Aequo writes "Qt, the highly polished, well documented, modern GUI toolkit owned by Nokia, will be available under the LGPL starting with version 4.5! It was previously only mainly available under the GPL and a commercial license. Selling licenses was an important part of Qt under Trolltech as it was the company's main source of income, but Trolltech is a fruit-fly compared to Nokia, who want to encourage and stimulate the use of Qt Everywhere [PDF]. This is fantastic news for all commercial developers looking to create cross-platform applications without the need to buy a $4950 multi-platform license per developer."

12 of 828 comments (clear)

  1. Re:Hello Moto by ShieldW0lf · · Score: -1, Troll

    Wow, that's crappy news.

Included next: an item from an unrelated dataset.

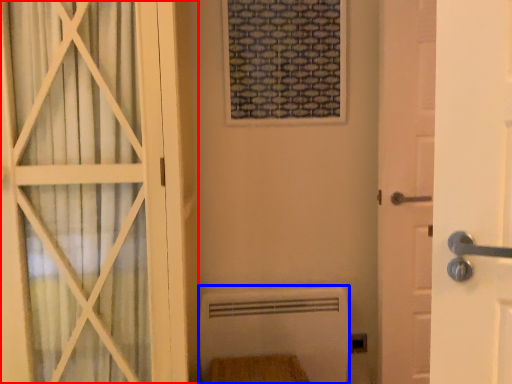 Question: Which object is closer to the camera taking this photo, door (highlighted by a red box) or radiator (highlighted by a blue box)?

Choices:
 (A) door
 (B) radiator

Answer: (A)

There's a whole group of people out there who couldn't afford the commercial license and were trying to make their business/development work around the GPL who now no longer have any need to make the effort, and therefore won't.

    Thanks Nokia.

    --
    -1 Uncomfortable Truth
  2. Re:Hello Moto by Anonymous Coward · · Score: -1, Troll

    GNU GENERAL PUBLIC LICENSE

    Version 3, 29 June 2007

    Copyright &#169; 2007 Free Software Foundation, Inc. <http://fsf.org/>

    Everyone is permitted to copy and distribute verbatim copies of this license document, but changing it is not allowed.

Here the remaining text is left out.